(Beginning of Material for this exercise)

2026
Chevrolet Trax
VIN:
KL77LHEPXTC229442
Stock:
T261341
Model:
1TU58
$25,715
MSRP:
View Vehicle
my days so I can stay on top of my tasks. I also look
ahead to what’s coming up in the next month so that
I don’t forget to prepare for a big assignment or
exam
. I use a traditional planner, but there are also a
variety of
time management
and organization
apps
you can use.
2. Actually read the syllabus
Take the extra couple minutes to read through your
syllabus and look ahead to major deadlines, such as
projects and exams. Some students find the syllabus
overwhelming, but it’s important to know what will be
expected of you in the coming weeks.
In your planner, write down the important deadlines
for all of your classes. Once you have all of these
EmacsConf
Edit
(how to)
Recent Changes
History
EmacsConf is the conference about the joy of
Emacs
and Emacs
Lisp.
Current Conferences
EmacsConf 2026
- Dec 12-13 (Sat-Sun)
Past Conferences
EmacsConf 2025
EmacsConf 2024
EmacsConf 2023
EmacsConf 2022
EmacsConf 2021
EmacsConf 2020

(End of Material for this exercise)
(Beginning of Material for this exercise)

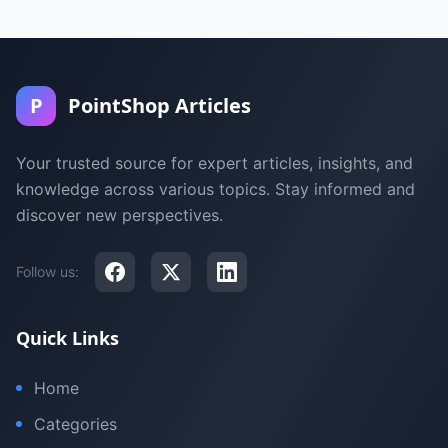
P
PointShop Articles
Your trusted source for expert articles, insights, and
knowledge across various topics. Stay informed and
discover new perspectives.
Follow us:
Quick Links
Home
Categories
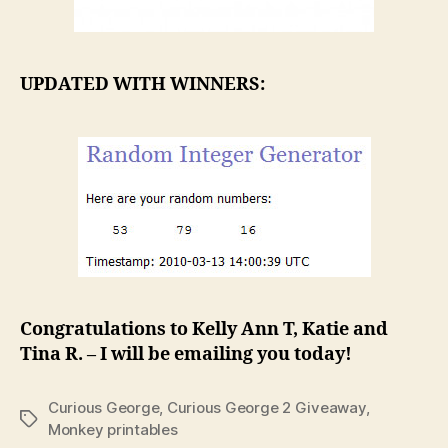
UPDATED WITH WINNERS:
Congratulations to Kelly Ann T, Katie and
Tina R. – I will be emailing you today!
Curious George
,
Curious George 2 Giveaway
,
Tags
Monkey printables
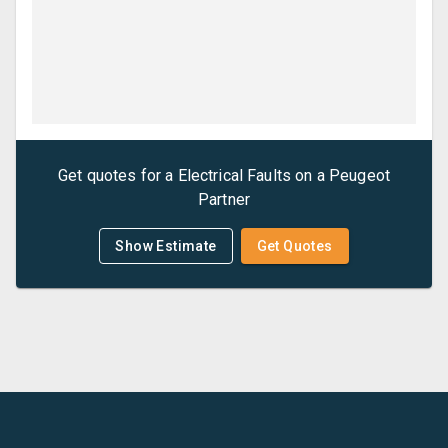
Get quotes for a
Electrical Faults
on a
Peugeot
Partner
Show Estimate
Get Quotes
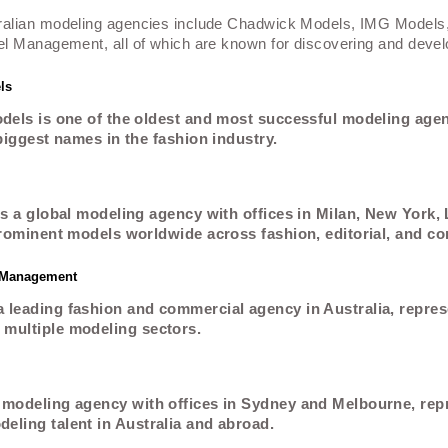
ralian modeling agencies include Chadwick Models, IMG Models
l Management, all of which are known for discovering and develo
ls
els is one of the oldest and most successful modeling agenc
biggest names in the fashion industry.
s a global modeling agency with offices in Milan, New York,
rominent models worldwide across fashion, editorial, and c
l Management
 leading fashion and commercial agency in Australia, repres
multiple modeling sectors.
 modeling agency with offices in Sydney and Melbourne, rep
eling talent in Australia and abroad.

(End of Material for this exercise)

▶ _Assignment_:
Above are the lines; repeat exactly the ones from the line containing "l Management, all" down to the line containing "eling talent in Australia and abroad.", both inclusive.

▶ _Answer below_:
l Management, all of which are known for discovering and develo
ls
els is one of the oldest and most successful modeling agenc
biggest names in the fashion industry.
s a global modeling agency with offices in Milan, New York,
rominent models worldwide across fashion, editorial, and c
l Management
 leading fashion and commercial agency in Australia, repres
multiple modeling sectors.
 modeling agency with offices in Sydney and Melbourne, rep
eling talent in Australia and abroad.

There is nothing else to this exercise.